Devon Energy Corp. is selling its ownership stakes in the EnLink family of midstream companies to a private equity fund amid recent tax changes for master limited partnerships, and market reactions have so far been positive.
An affiliate of the fund manager Global Infrastructure Partners agreed to acquire all of Devon's stakes in EnLink Midstream Partners LP, EnLink Midstream LLC and EnLink Midstream Manager LLC for about $3.13 billion. The sale is part of Devon's ongoing strategy to simplify its portfolio and is expected to cut Devon's consolidated debt by 40%.
Devon plans to use the sale proceeds to supersize its share buyback plan as its board approved an increase of $3 billion to the company's $1 billion share repurchase program, representing about 20% of its outstanding common stock.
Investors liked the unexpected news. By midday on June 6, the day of the announcement, the price of Devon shares spiked 6% to nearly $42 per share in extremely heavy morning trading.
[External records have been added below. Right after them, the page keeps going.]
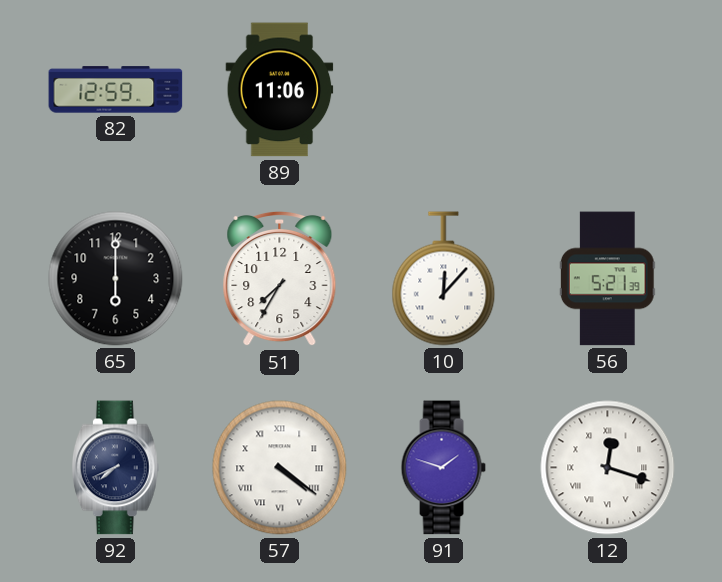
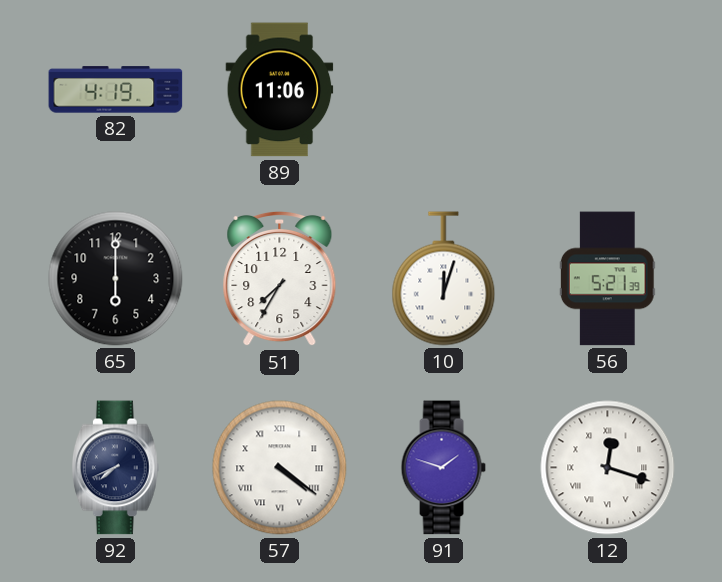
82: 12:59 -> 4:19
10: 12:07 -> 12:03
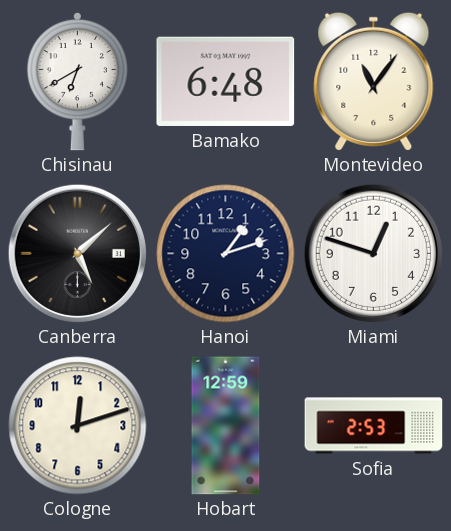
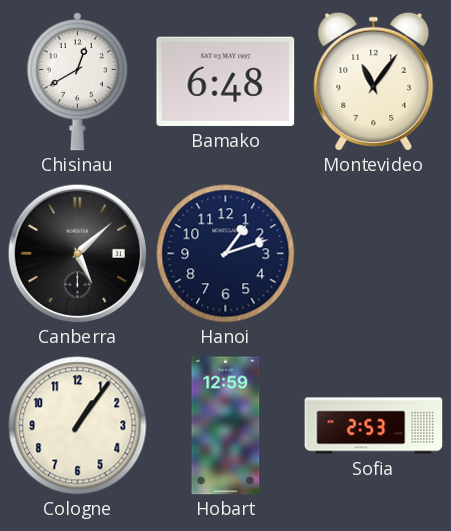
Chisinau: 6:40 -> 12:40
Miami: 12:48 -> none
Cologne: 12:12 -> 1:06
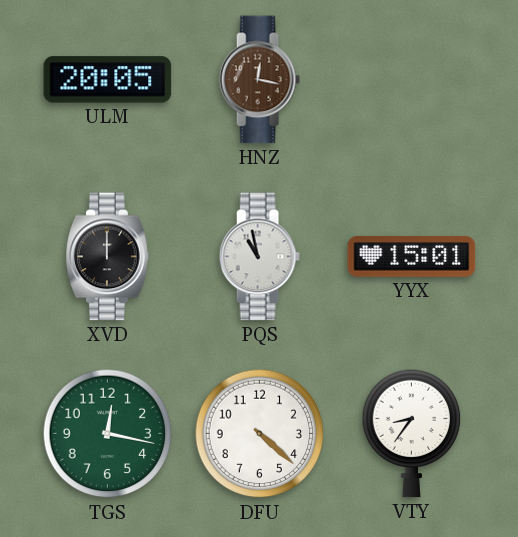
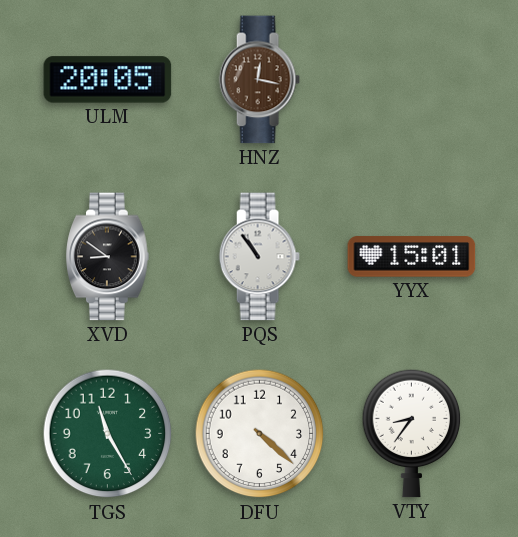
XVD: 12:00 -> 8:51
PQS: 10:58 -> 10:54
TGS: 12:17 -> 11:25
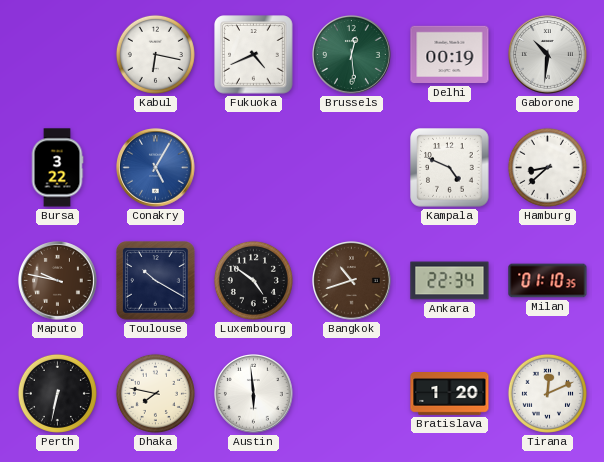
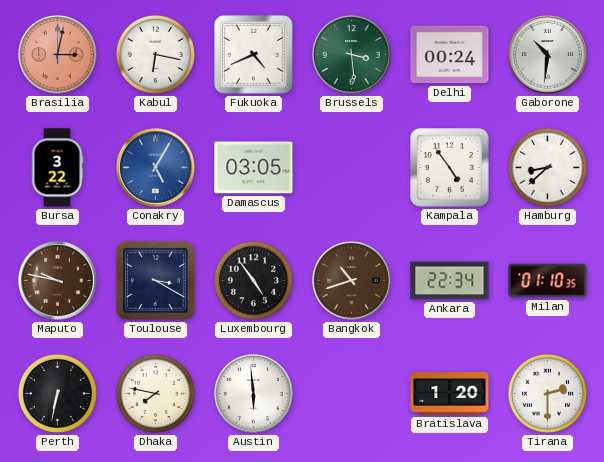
Brasilia: none -> 3:02
Brussels: 12:29 -> 3:29
Delhi: 00:19 -> 00:24
Damascus: none -> 03:05
Kampala: 4:49 -> 4:54
Toulouse: 10:20 -> 3:20
Luxembourg: 4:51 -> 4:54
Tirana: 12:11 -> 2:30
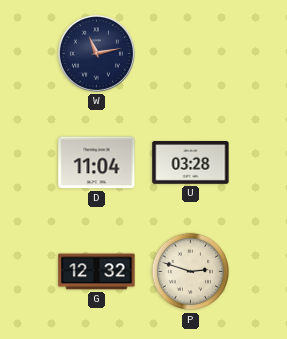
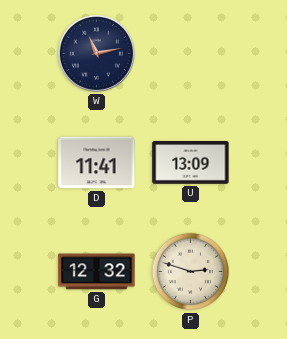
D: 11:04 -> 11:41
U: 03:28 -> 13:09
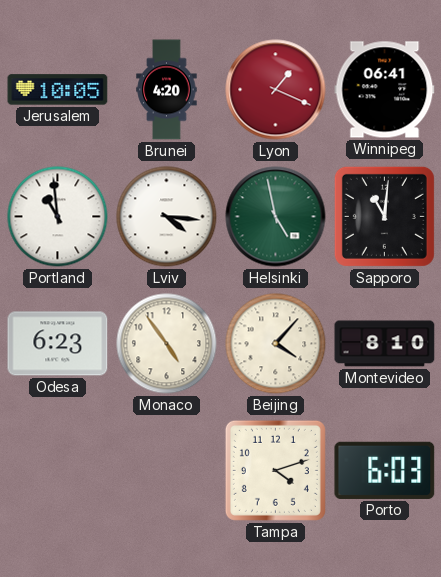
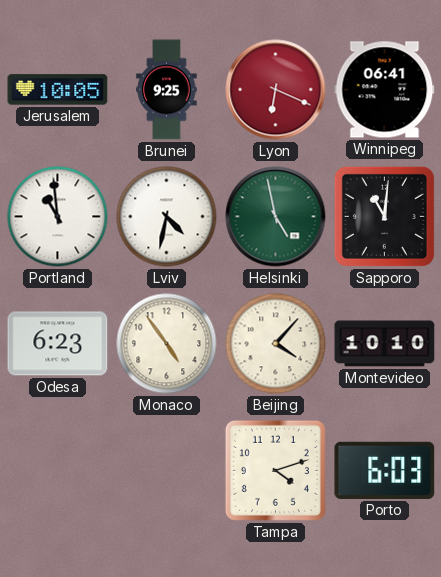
Brunei: 4:20 -> 9:25
Lyon: 1:19 -> 6:19
Lviv: 4:16 -> 4:32
Montevideo: 8:10 -> 10:10
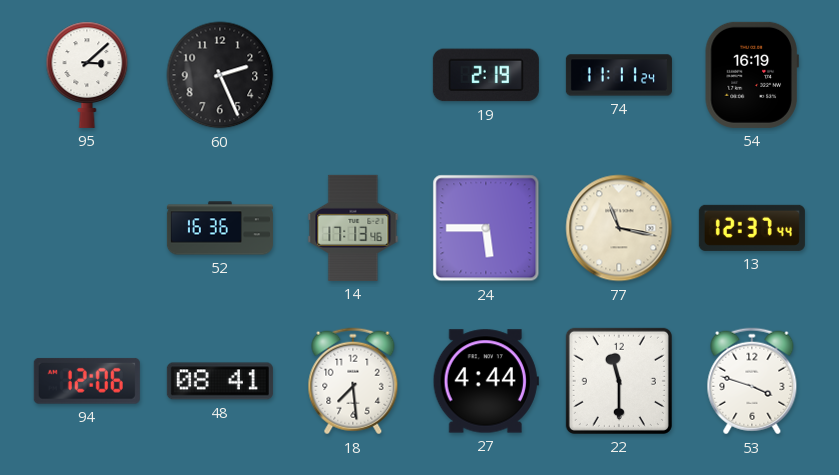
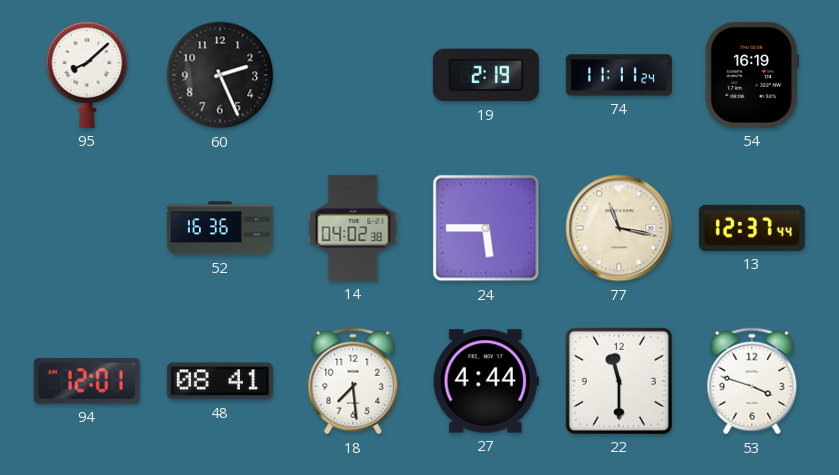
95: 3:08 -> 8:08
14: 17:13 -> 04:02
94: 12:06 -> 12:01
Wall Street analysts expected Devon to keep to its pledge to sell more assets. "We like it," B. Riley FBR Inc. senior oil and gas analyst Rehan Rashid said. As for the next assets Devon will sell in its $5 billion divestment program, "Eagle Ford and remaining Barnett assets [are] at top of the list in our mind," Rashid said.
"They are actively marketing their Delaware basin acreage in Texas," MUFG Securities Americas Inc. analyst Michael McAllister said. "I have to think that is next."
Analysts at energy investment bank Tudor Pickering Holt & Co. also think the 670,000 acres of leasehold in the Delaware Basin will be the first to go, followed by stakes in oil wells in both the Powder River Basin and the Eagle Ford Shale.
"Got to give management credit for playing cards close to the chest as we doubt many in the market expected the company to unload its entire EnLink position this year," Tudor Pickering Holt said. "We love this deal as it simplifies [Devon's] structure while raising a material amount of cash to buy back stock at a deep discount to intrinsic value."
On EnLink's side, the partnership's executives stayed mum on whether Devon's decision would speed up structural simplification plans. EnLink CEO Michael Garberding declined to elaborate on what an eventual consolidation would look like and if it might happen sooner rather than later.
"The point we made in the last call was if we saw really a cost to capital disadvantage, it was something that we need to be very focused on," he said during a June 6 conference call. "I would say now we have [Global Infrastructure Partners] sitting side by side with us working through those solutions, but our path forward is unchanged."
Analysts at Jefferies LLC were unconvinced that the deal, which values the stake at 12 times cash flow based on $265 million of cash distributions contributed by the ownership interests over the past year, would not accelerate a reorganization given Global Infrastructure Partners' history.
"We believe today's transaction announcement marks a first step in a multi-step simplification/restructuring profile ... similar to GIP's LP and GP purchase of [Chesapeake Midstream Partners LP] in 2012, whereby GIP acquired outstanding LP units and controlling GP interest, GIP eventually monetized its stakes in the company to a strategic 3rd party buyer (Williams)," they wrote in a June 6 note to clients. "In this case ... we believe the next step will be a roll-up simplification transaction between [EnLink Midstream LLC] and [EnLink Midstream Partners], leaving the parent C-Corp as the surviving entity."
"GIP has a great track record ultimately in this space as far as what they've done with the different assets they've been invested in," Garberding said during the call.